Victim Assistance

Last updated: 18 July 2018

Victim assistance commitments

The Republic of Montenegro is responsible for landmine survivors, cluster munition victims, and survivors of other explosive remnants of war (ERW). Montenegro has made commitments to provide victim assistance through the Mine Ban Treaty and has victim assistance obligations under the Convention on Cluster Munitions. Montenegro ratified the Convention on the Rights of Persons with Disabilities (CRPD) on 2 November 2009.

The total number of survivors living in Montenegro is not known; in 2004, 260 mine/ERW survivors were recorded as living in Montenegro.[1] The Monitor recorded another 10 mine/ERW survivors from incidents since 2004.[2]

Victim assistance coordination and participation

Montenegro designated contacts within the ministries of health, and labor and social welfare as victim assistance focal points for the implementation of Article 5 of the Convention on Cluster Munitions; there is no specific victim assistance coordination mechanism.[3]

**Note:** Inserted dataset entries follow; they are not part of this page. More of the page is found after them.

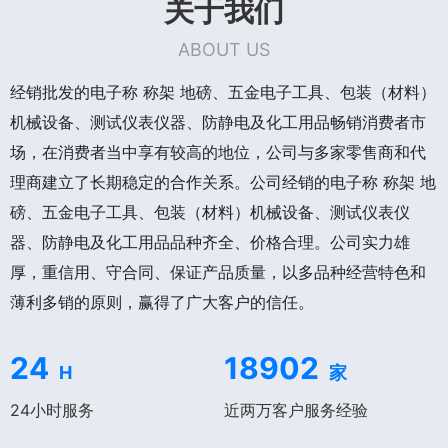
关于我们
ABOUT US
经销批发的电子称 称架 地磅、五金电子工具、包装（材料）
机械设备、测试仪表仪器、防静电及化工用品畅销消费者市
场，在消费者当中享有较高的地位，公司与多家零售商和代
理商建立了长期稳定的合作关系。公司经销的电子称 称架 地
磅、五金电子工具、包装（材料）机械设备、测试仪表仪
器、防静电及化工用品品种齐全、价格合理。公司实力雄
厚，重信用、守合同、保证产品质量，以多品种经营特色和
薄利多销的原则，赢得了广大客户的信任。
24
18902
H
家
24小时服务
近两万客户服务经验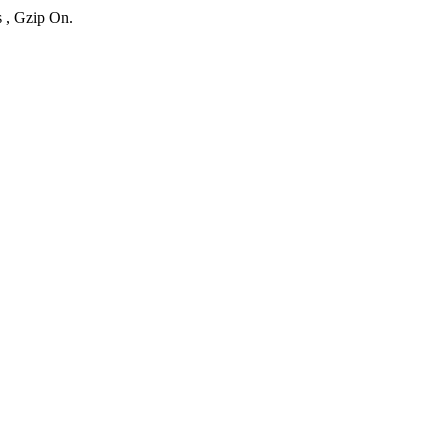
s , Gzip On.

Montenegro has a Strategy for Integration of Persons with Disabilities 2016–2020,but NGOs reported that it was not being implemented effectively. Persons with physical disabilities had difficulty obtaining high-quality medical mobility devices as well as other orthopedic aids through health and social insurance.[4]

The ministries of health, labor and social welfare, education and sports, science, culture, and human and minority rights all have responsibilities for protecting the rights of persons with disabilities. The Ministry of Health adopted a rulebook on indicators and methods of using medical rehabilitation in health institutions that performed specialized medical rehabilitation.The Law on Vocational Rehabilitation and Employment of Persons with Disabilities regulated the manner and procedure for exercising the right to the professional rehabilitation of persons with disabilities, measures and incentives for their employment, the way of financing, and other issues of importance for their employment.[5]

Montenegro had a Fund for Professional Rehabilitation and Employment of Persons with Disabilities, with six million euro for active employment measures. Montenegro has reported that mine/ERW survivors, including survivors of cluster submunitions, along with all victims of war, are entitled to free medical care and physical rehabilitation, including prosthetic limbs, through the national health insurance system. The law regulating the national health insurance system recognizes the category of victims of cluster munitions.Rehabilitation services are possible only for certain types of disability and mostly only provided as one-time assistance, immediately after the injury or treatment. A small number of persons with disabilities are able to access appropriate rehabilitation services for a longer period of time. Survey of persons with disabilities shows that more than half (as many as 57%) do not use physical rehabilitation services due to limited availability or because they are not entitled to it by law.[6]

According to the Association of Youth with Disabilities, the right to medical and technical assistive devices is limited for persons with disabilities in Montenegro. The Association reported that procedures are problematic and take too long as do the times between devices being granted. The list of state-approved devices is very restricted and persons with disabilities are not able to choose suppliers because the medical fund solely maintains a contract with the company Ruda Montenegero, but without public tender procedures.[7]

Survivors may be entitled to a monthly pension and other benefits, based on the degree of their disability, on equal terms as other persons with disabilities.[8]

[1] Serbia and Montenegro, Mine Ban Treaty Article 7 Report, Form J, 25 October 2004.

[2] According to data in the Monitor’s global casualty database for 2004–2014.

[3] Convention on Cluster Munitions Article 7 Report (for calendar year 2017), Form H.

[4] United States (US) Department of State, “2017 Country Reports on Human Rights Practices: Montenegro,” 20 April 2018.

[5] Office of the High Commissioner for Human Rights (OHCHR), “Committee on the Rights of Persons with Disabilities considers the initial report of Montenegro,” 18 August 2017.

[6] Report on harmonization of legislative and institutional framework in Montenegro with the Convention on the Rights of Persons with Disabilities (CRPD) with recommendations (Izveštaj o usklađenosti zakonodavnog i institucionalnog okvira u Crnoj Gori sa UN Konvencijom o pravima osoba sa invaliditetom i preporukama o harmonizaciji), Savez udruženja paraplegičara Crne Gore, 28 May 2014.

[7] “Barometar: Minus,” Monitor (Magazine), Podgorica, Issue 1249, 26 August 2016, p. 6.

[8] Convention on Cluster Munitions Article 7 Report (for calendar year 2014), Form H.